While recovery efforts were being conducted, lawsuits flew around among the salvors, the State of California, and numismatic experts. California took the legal position that it owned the rights to the wreck and everything located close to its shores. As the state had enacted a broad law granting it these rights to "historical shipwrecks", it fought the salvor's claims of ownership. Although every judge along the way disagreed with California's position, a number of states with similar interests joined in the legal battle. Finally, the U.S. Supreme Court in 1998 unanimously held that existing federal law held precedence, declared the state's law(s) unconstitutional, and ruled for the salvors. However, California officials told DSR that they would take the fight up again to the Supreme Court on the facts, and the state received 20 percent of the recovered gold in a final settlement, as well as ownership of the wreck itself.
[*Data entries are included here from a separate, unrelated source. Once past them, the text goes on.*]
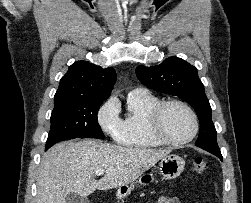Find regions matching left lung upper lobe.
Masks as SVG:
<instances>
[{"instance_id":"left-lung-upper-lobe-1","label":"left lung upper lobe","mask_w":251,"mask_h":203,"mask_svg":"<svg viewBox=\"0 0 251 203\" xmlns=\"http://www.w3.org/2000/svg\"><path fill=\"white\" fill-rule=\"evenodd\" d=\"M143 85L157 92L178 96L189 103L200 122V132L195 143L208 152H219L217 132L211 118V106L204 92L197 68L181 58L169 57L160 65L136 68Z\"/></svg>"}]
</instances>
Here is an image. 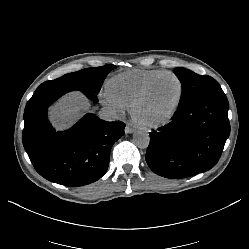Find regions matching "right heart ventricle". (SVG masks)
Wrapping results in <instances>:
<instances>
[{"label": "right heart ventricle", "instance_id": "1", "mask_svg": "<svg viewBox=\"0 0 249 249\" xmlns=\"http://www.w3.org/2000/svg\"><path fill=\"white\" fill-rule=\"evenodd\" d=\"M164 69H131L114 75L106 82V93L129 107L133 99L153 77Z\"/></svg>", "mask_w": 249, "mask_h": 249}]
</instances>
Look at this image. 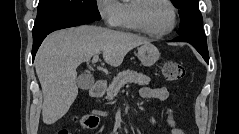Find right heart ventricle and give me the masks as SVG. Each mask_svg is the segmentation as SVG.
<instances>
[{
	"label": "right heart ventricle",
	"mask_w": 239,
	"mask_h": 134,
	"mask_svg": "<svg viewBox=\"0 0 239 134\" xmlns=\"http://www.w3.org/2000/svg\"><path fill=\"white\" fill-rule=\"evenodd\" d=\"M136 0H126L119 3L120 17L118 26L124 30L137 31L133 16L132 8Z\"/></svg>",
	"instance_id": "1"
}]
</instances>
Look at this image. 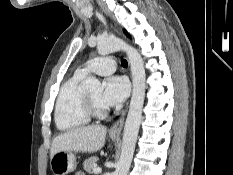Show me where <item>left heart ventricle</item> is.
Returning a JSON list of instances; mask_svg holds the SVG:
<instances>
[{"label":"left heart ventricle","mask_w":233,"mask_h":175,"mask_svg":"<svg viewBox=\"0 0 233 175\" xmlns=\"http://www.w3.org/2000/svg\"><path fill=\"white\" fill-rule=\"evenodd\" d=\"M88 96L99 106H104L101 102V90L88 92Z\"/></svg>","instance_id":"left-heart-ventricle-1"}]
</instances>
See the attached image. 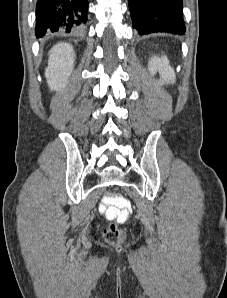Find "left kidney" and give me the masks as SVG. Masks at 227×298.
Instances as JSON below:
<instances>
[{"label": "left kidney", "instance_id": "obj_1", "mask_svg": "<svg viewBox=\"0 0 227 298\" xmlns=\"http://www.w3.org/2000/svg\"><path fill=\"white\" fill-rule=\"evenodd\" d=\"M149 70L152 74L157 71L161 75L163 83H175L176 76L173 68L169 65V60L166 56H154L148 62Z\"/></svg>", "mask_w": 227, "mask_h": 298}]
</instances>
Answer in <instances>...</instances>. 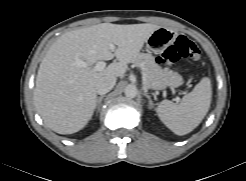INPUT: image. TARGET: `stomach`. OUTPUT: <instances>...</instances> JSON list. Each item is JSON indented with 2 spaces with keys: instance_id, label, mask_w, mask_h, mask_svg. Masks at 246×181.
<instances>
[{
  "instance_id": "obj_1",
  "label": "stomach",
  "mask_w": 246,
  "mask_h": 181,
  "mask_svg": "<svg viewBox=\"0 0 246 181\" xmlns=\"http://www.w3.org/2000/svg\"><path fill=\"white\" fill-rule=\"evenodd\" d=\"M177 38V33L172 29L166 27H160L155 30L150 37L147 39V48H149L153 52H159L163 50L165 47L172 44ZM175 78L170 80L165 87L169 86L172 88H176L181 85L182 78L178 73H174Z\"/></svg>"
}]
</instances>
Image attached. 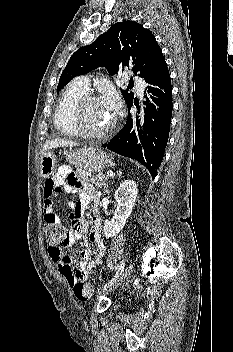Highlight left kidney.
Masks as SVG:
<instances>
[{"label": "left kidney", "instance_id": "1", "mask_svg": "<svg viewBox=\"0 0 233 352\" xmlns=\"http://www.w3.org/2000/svg\"><path fill=\"white\" fill-rule=\"evenodd\" d=\"M138 189L135 181H123L115 192L117 208L111 221L106 220L103 227L105 237L111 238L117 235L125 226L127 219L135 205Z\"/></svg>", "mask_w": 233, "mask_h": 352}]
</instances>
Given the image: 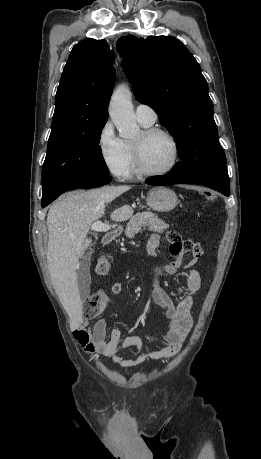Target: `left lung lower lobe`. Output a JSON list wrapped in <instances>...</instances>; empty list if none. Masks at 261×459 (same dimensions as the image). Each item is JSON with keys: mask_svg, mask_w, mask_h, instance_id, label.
<instances>
[{"mask_svg": "<svg viewBox=\"0 0 261 459\" xmlns=\"http://www.w3.org/2000/svg\"><path fill=\"white\" fill-rule=\"evenodd\" d=\"M148 185H172L177 183H197L214 189L225 196L230 194L229 176L226 166L206 167L188 175L172 169L167 175L148 178Z\"/></svg>", "mask_w": 261, "mask_h": 459, "instance_id": "1", "label": "left lung lower lobe"}]
</instances>
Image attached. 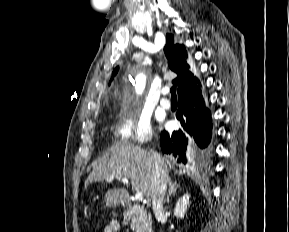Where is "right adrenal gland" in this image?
Returning a JSON list of instances; mask_svg holds the SVG:
<instances>
[{
    "label": "right adrenal gland",
    "mask_w": 289,
    "mask_h": 232,
    "mask_svg": "<svg viewBox=\"0 0 289 232\" xmlns=\"http://www.w3.org/2000/svg\"><path fill=\"white\" fill-rule=\"evenodd\" d=\"M179 188V184L177 183H172V181H169V190H168V194L166 196V202L169 203L170 200V196L176 193V190Z\"/></svg>",
    "instance_id": "1"
}]
</instances>
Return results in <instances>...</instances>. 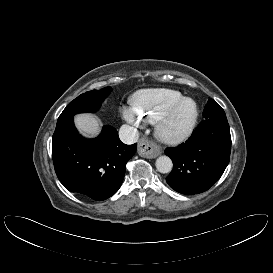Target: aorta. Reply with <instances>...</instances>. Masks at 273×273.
Wrapping results in <instances>:
<instances>
[{"label":"aorta","mask_w":273,"mask_h":273,"mask_svg":"<svg viewBox=\"0 0 273 273\" xmlns=\"http://www.w3.org/2000/svg\"><path fill=\"white\" fill-rule=\"evenodd\" d=\"M172 160L168 156H160L156 160V168L160 173H169L172 170Z\"/></svg>","instance_id":"aorta-1"}]
</instances>
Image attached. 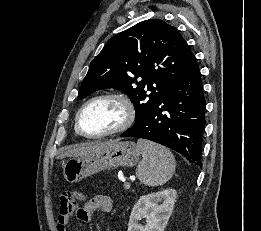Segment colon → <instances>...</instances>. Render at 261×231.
Instances as JSON below:
<instances>
[{"label":"colon","instance_id":"colon-1","mask_svg":"<svg viewBox=\"0 0 261 231\" xmlns=\"http://www.w3.org/2000/svg\"><path fill=\"white\" fill-rule=\"evenodd\" d=\"M80 201V193L67 191L60 196L59 215L71 217Z\"/></svg>","mask_w":261,"mask_h":231}]
</instances>
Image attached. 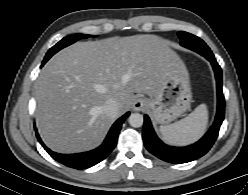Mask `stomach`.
<instances>
[{"instance_id": "obj_1", "label": "stomach", "mask_w": 248, "mask_h": 195, "mask_svg": "<svg viewBox=\"0 0 248 195\" xmlns=\"http://www.w3.org/2000/svg\"><path fill=\"white\" fill-rule=\"evenodd\" d=\"M146 101L156 123L168 124L182 116L192 102L190 80L185 66L174 68L159 92Z\"/></svg>"}]
</instances>
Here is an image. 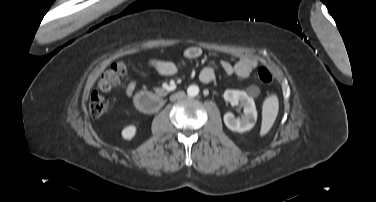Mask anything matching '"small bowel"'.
I'll use <instances>...</instances> for the list:
<instances>
[{
  "instance_id": "c3829d8e",
  "label": "small bowel",
  "mask_w": 376,
  "mask_h": 202,
  "mask_svg": "<svg viewBox=\"0 0 376 202\" xmlns=\"http://www.w3.org/2000/svg\"><path fill=\"white\" fill-rule=\"evenodd\" d=\"M184 58L187 60H195L202 55L201 48L197 46H190L183 52ZM150 65L162 76H172L178 73L181 68L180 63L151 59ZM257 62L248 56H242L237 59L234 64L227 61H221L217 67H204L200 70L198 78L203 83H211L216 81L218 73L225 75L236 74L240 77L246 78L250 75L251 71L256 67ZM136 89V81L130 80L127 84L126 92L132 95Z\"/></svg>"
}]
</instances>
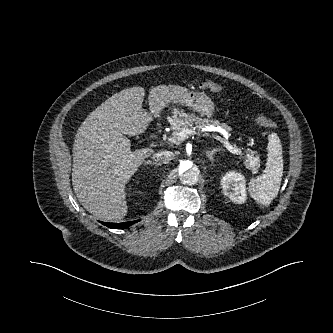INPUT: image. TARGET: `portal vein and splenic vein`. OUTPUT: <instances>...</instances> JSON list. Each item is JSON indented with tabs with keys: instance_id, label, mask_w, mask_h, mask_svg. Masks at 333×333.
Wrapping results in <instances>:
<instances>
[{
	"instance_id": "18ae733b",
	"label": "portal vein and splenic vein",
	"mask_w": 333,
	"mask_h": 333,
	"mask_svg": "<svg viewBox=\"0 0 333 333\" xmlns=\"http://www.w3.org/2000/svg\"><path fill=\"white\" fill-rule=\"evenodd\" d=\"M192 133L195 134L196 132L192 131L190 129H183L181 132L176 134L177 137H173L171 140H172V142L177 143V140L184 139ZM222 142L224 143V145L228 149V151H230L231 153L237 154V155L242 154L241 149L237 148L236 146L231 145L228 141H222Z\"/></svg>"
}]
</instances>
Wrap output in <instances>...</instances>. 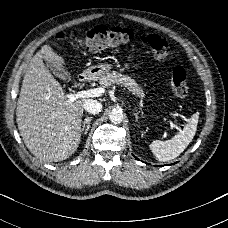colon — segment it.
I'll return each mask as SVG.
<instances>
[{
  "label": "colon",
  "mask_w": 228,
  "mask_h": 228,
  "mask_svg": "<svg viewBox=\"0 0 228 228\" xmlns=\"http://www.w3.org/2000/svg\"><path fill=\"white\" fill-rule=\"evenodd\" d=\"M72 35V31L59 32L55 38L61 40L70 38ZM134 40L135 34L129 28L118 27L108 29L104 26H96L88 29L78 43L89 50L95 51L107 48L118 49L120 45L130 43ZM145 41L154 49L159 59L170 61L173 58V52L168 42L162 37L149 35L145 38ZM171 83L172 89L177 96L184 97L187 95L186 73L181 67H176L173 70Z\"/></svg>",
  "instance_id": "5ec220e1"
}]
</instances>
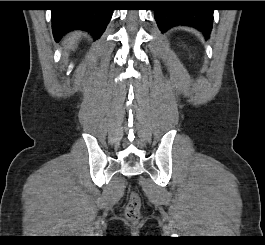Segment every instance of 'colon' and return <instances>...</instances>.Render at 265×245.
Segmentation results:
<instances>
[{
    "mask_svg": "<svg viewBox=\"0 0 265 245\" xmlns=\"http://www.w3.org/2000/svg\"><path fill=\"white\" fill-rule=\"evenodd\" d=\"M141 200L136 192H132L129 201L125 207V217L131 221L136 222L140 218Z\"/></svg>",
    "mask_w": 265,
    "mask_h": 245,
    "instance_id": "obj_1",
    "label": "colon"
}]
</instances>
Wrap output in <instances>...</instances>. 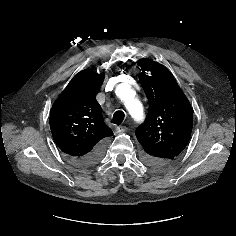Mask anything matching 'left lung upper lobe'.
<instances>
[{"instance_id": "1", "label": "left lung upper lobe", "mask_w": 236, "mask_h": 236, "mask_svg": "<svg viewBox=\"0 0 236 236\" xmlns=\"http://www.w3.org/2000/svg\"><path fill=\"white\" fill-rule=\"evenodd\" d=\"M140 83L149 102L145 122L137 127L141 157L151 166L166 167L184 150L191 136V105L172 73L158 63L143 58Z\"/></svg>"}]
</instances>
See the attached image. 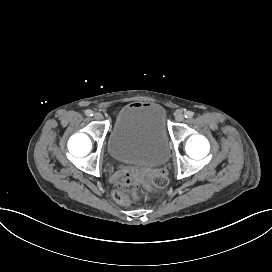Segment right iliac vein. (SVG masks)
I'll list each match as a JSON object with an SVG mask.
<instances>
[{"label":"right iliac vein","instance_id":"right-iliac-vein-1","mask_svg":"<svg viewBox=\"0 0 272 272\" xmlns=\"http://www.w3.org/2000/svg\"><path fill=\"white\" fill-rule=\"evenodd\" d=\"M94 118L99 121V120H102L103 116L100 112H96L94 114Z\"/></svg>","mask_w":272,"mask_h":272}]
</instances>
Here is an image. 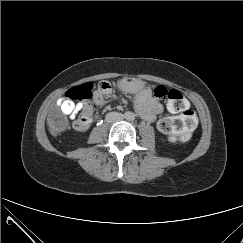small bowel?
Masks as SVG:
<instances>
[{"mask_svg":"<svg viewBox=\"0 0 243 243\" xmlns=\"http://www.w3.org/2000/svg\"><path fill=\"white\" fill-rule=\"evenodd\" d=\"M108 92H102L100 90H96L94 92V103L95 104H101L103 102V97ZM57 105L60 107L61 111L65 115H69L70 119L73 120V125L75 127V122L78 118H76V115L80 112H87L91 115L93 111V106L91 103H73L72 101L68 99H59L57 102ZM135 108L139 116L148 121L153 122L157 115L160 114L163 111V106L159 99L152 96L151 91L149 88H143L141 89L135 98ZM86 126L82 129H85ZM77 129V128H76Z\"/></svg>","mask_w":243,"mask_h":243,"instance_id":"1","label":"small bowel"}]
</instances>
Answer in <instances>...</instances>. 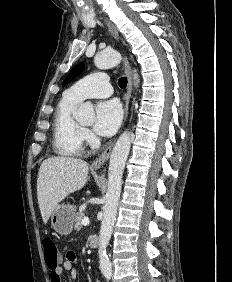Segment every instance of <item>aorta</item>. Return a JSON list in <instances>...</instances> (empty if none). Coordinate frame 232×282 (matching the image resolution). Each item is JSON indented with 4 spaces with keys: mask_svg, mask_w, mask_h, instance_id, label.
Here are the masks:
<instances>
[{
    "mask_svg": "<svg viewBox=\"0 0 232 282\" xmlns=\"http://www.w3.org/2000/svg\"><path fill=\"white\" fill-rule=\"evenodd\" d=\"M121 54L116 50H103L96 54L94 63L99 69H108L117 66L121 62ZM134 84L138 83V75L134 74ZM75 117L85 122L94 120V110L88 103L82 104ZM130 133L125 131L117 139L109 162L108 184L103 206V219L99 235V268L103 274H111L112 264L107 255L106 248L109 244L113 226L116 220L118 204L121 194L122 177L125 163L130 151Z\"/></svg>",
    "mask_w": 232,
    "mask_h": 282,
    "instance_id": "aorta-1",
    "label": "aorta"
}]
</instances>
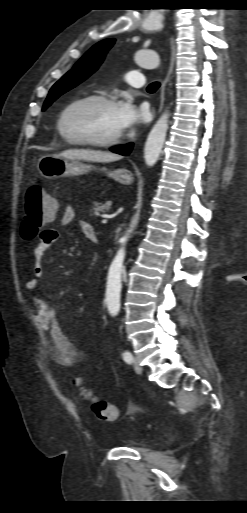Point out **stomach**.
<instances>
[{"mask_svg":"<svg viewBox=\"0 0 247 513\" xmlns=\"http://www.w3.org/2000/svg\"><path fill=\"white\" fill-rule=\"evenodd\" d=\"M38 170L40 174L47 179L76 176L91 171H99L104 172L109 178L124 185H130L133 182L132 174L126 169L113 171L104 167L98 169L93 165L85 164L79 160H68L56 154L42 156L38 162Z\"/></svg>","mask_w":247,"mask_h":513,"instance_id":"0dacf381","label":"stomach"}]
</instances>
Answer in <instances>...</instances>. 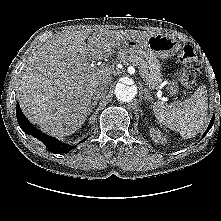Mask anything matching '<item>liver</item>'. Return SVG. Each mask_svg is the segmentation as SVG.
I'll use <instances>...</instances> for the list:
<instances>
[{"label": "liver", "mask_w": 221, "mask_h": 221, "mask_svg": "<svg viewBox=\"0 0 221 221\" xmlns=\"http://www.w3.org/2000/svg\"><path fill=\"white\" fill-rule=\"evenodd\" d=\"M150 35L109 30L89 36L76 30L53 36L29 57L19 75L17 97L24 115L50 135L73 134L89 115L94 89H108L114 73L111 66L94 67L89 61L108 58L126 41Z\"/></svg>", "instance_id": "liver-1"}]
</instances>
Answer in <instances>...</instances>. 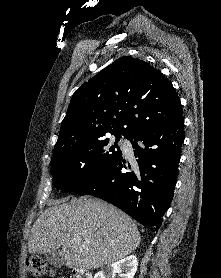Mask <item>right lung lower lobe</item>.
Listing matches in <instances>:
<instances>
[{
	"label": "right lung lower lobe",
	"instance_id": "obj_1",
	"mask_svg": "<svg viewBox=\"0 0 221 278\" xmlns=\"http://www.w3.org/2000/svg\"><path fill=\"white\" fill-rule=\"evenodd\" d=\"M127 139L136 162L130 164L121 154L74 192L106 200L142 225L159 229L173 199L184 141V116L140 129Z\"/></svg>",
	"mask_w": 221,
	"mask_h": 278
}]
</instances>
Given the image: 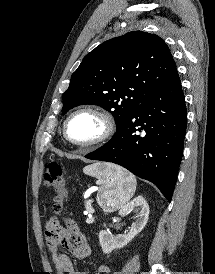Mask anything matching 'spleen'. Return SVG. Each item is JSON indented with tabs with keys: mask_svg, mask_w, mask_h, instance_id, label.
<instances>
[{
	"mask_svg": "<svg viewBox=\"0 0 215 274\" xmlns=\"http://www.w3.org/2000/svg\"><path fill=\"white\" fill-rule=\"evenodd\" d=\"M83 172L102 181L97 201L107 212L123 207L135 193L136 178L122 167L95 163L86 166Z\"/></svg>",
	"mask_w": 215,
	"mask_h": 274,
	"instance_id": "obj_1",
	"label": "spleen"
}]
</instances>
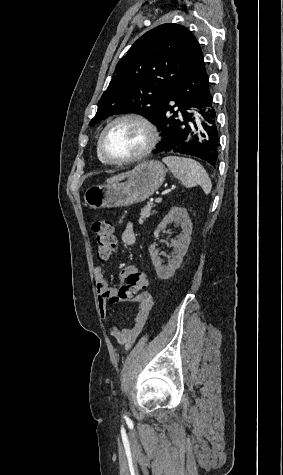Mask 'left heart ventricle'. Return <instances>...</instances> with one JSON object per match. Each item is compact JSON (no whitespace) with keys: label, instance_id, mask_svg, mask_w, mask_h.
I'll use <instances>...</instances> for the list:
<instances>
[{"label":"left heart ventricle","instance_id":"obj_1","mask_svg":"<svg viewBox=\"0 0 283 475\" xmlns=\"http://www.w3.org/2000/svg\"><path fill=\"white\" fill-rule=\"evenodd\" d=\"M149 138L147 128L134 120H123L114 124L105 134L103 146L111 158H124L137 154Z\"/></svg>","mask_w":283,"mask_h":475}]
</instances>
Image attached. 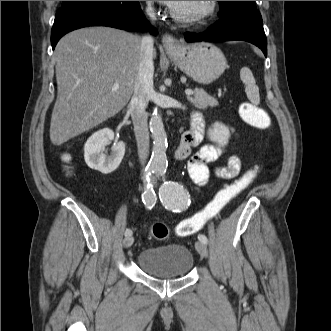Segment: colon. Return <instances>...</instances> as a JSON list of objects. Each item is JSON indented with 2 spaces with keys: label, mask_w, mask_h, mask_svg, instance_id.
<instances>
[{
  "label": "colon",
  "mask_w": 331,
  "mask_h": 331,
  "mask_svg": "<svg viewBox=\"0 0 331 331\" xmlns=\"http://www.w3.org/2000/svg\"><path fill=\"white\" fill-rule=\"evenodd\" d=\"M240 113L246 123L257 129L264 130L271 125L269 114L253 104H242ZM65 159L67 160L68 157L66 156ZM67 173H70L69 169H67ZM255 177V170H251L227 184L200 212L180 222L176 229L177 234L185 237L198 231L208 221L217 217L236 196L254 181ZM152 234L157 239H163L167 236L168 229L164 224L156 223L152 227Z\"/></svg>",
  "instance_id": "5ec220e1"
}]
</instances>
In the first legally-recognized sale of all of the salvors' gold discovered from a sunken treasure ship, more than 500 bidders attended the auction of DSR's gold coins on May 29, 1999, in Los Angeles. The sale of its 1006 coins fetched a total of $6.3 million.

Meanwhile, another debate had broken out over the authenticity of the gold bars recovered in the 1930s and sold in 1974. Numismatic experts attacked each other over the authenticity of the bars in a rare public controversy at the 1999 American Numismatic Association's annual convention. This also resulted in litigation.


BrotherJonathan-Cemetery Crescent City, CA
The Brother Jonathan Cemetery and Memorial in Crescent City, California

As a result of the shipwreck, laws were passed to improve passenger-ship safety, including the ability of lifeboats to be launched from a sinking ship.

It also resulted in approval to build the St. George Reef Lighthouse, though construction was not completed until 1892.

A memorial for the deceased, registered as California Historical Landmark No. 541, sits at Brother Jonathan Vista Point in Crescent City. The shipwreck is listed in the National Register of Historic Places.

Deep Sea Research set up a conservation lab for the recovered artifacts that was run by the local historical society in Crescent City, the Del Norte County Historical Society. The salvors also hired national experts including numismatists Robert R. Johnson, Ronald F. Umile, and Konstantin Balter to work with the volunteers in these efforts. This small historical society has been refurbishing and maintaining the artifacts, as well as having an exhibit on Brother Jonathan's demise and a variety of the objects that were reclaimed. The ship's wheel can be found in a restaurant in Portland.

Despite the gold coins already discovered and brought up, crates of gold from Brother Jonathan still remain hidden and undisturbed. The large safe with its millions of dollars of jewels, gold bars, and gold was never found. The salvors estimate that four-fifths of the treasure is still waiting to be discovered—mere miles from land.

In 2010, folk music singer-songwriter John Donovan released an album entitled Bells Will Ring, a line from his song about the shipwreck entitled "Brother Jonathan".

On the 150th anniversary of the shipwreck, the Idaho Civil War Round Table held a special commemorative program honoring the victims and survivors of the tragedy where the Brother Jonathan 150th anniversary website was unveiled.